Scientists who are members of an editorial board have been accused of preferentially publishing their scientific work in the journal where they serve as editor. Reputation and academic standing do depend on an uninterrupted flow of published scientific work and the question does arise as to whether publication mainly occurs in the self-edited journal. This investigation was designed to determine whether editorial board members of five urological journals were more likely to publish their research reports in their own rather than in other journals. A retrospective analysis was conducted for all original reports published from 2001–2010 by 65 editorial board members nominated to the boards of five impact leading urologic journals in 2006. Publications before editorial board membership, 2001–2005, and publications within the period of time as an editorial board member, 2006–2010, were identified.
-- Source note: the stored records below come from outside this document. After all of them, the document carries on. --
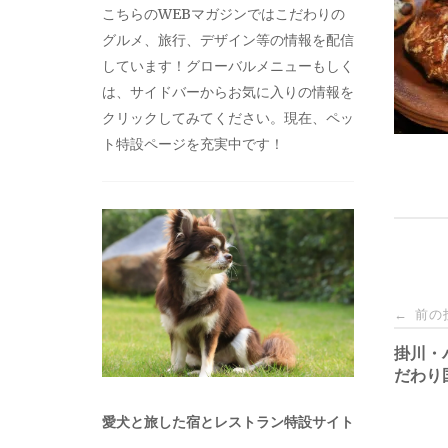
こちらのWEBマガジンではこだわりの
グルメ、旅行、デザイン等の情報を配信
しています！グローバルメニューもしく
は、サイドバーからお気に入りの情報を
クリックしてみてください。現在、ペッ
ト特設ページを充実中です！
投
前の
←
稿
掛川・
だわり
ナ
愛犬と旅した宿とレストラン特設サイト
The impact factors of the journals were also recorded over the time period 2001–2010 to see whether a change in impact factor correlated with publication locality. In the five journals as a whole, scientific work was not preferentially published in the journal in which the scientists served as editor. However, significant heterogeneity among the journals was evident. One journal showed a significant increase in the amount of published papers in the ‘own’ journal after assumption of editorship, three journals showed no change and one journal showed a highly significant decrease in publishing in the ‘own’ journal after assumption of editorship.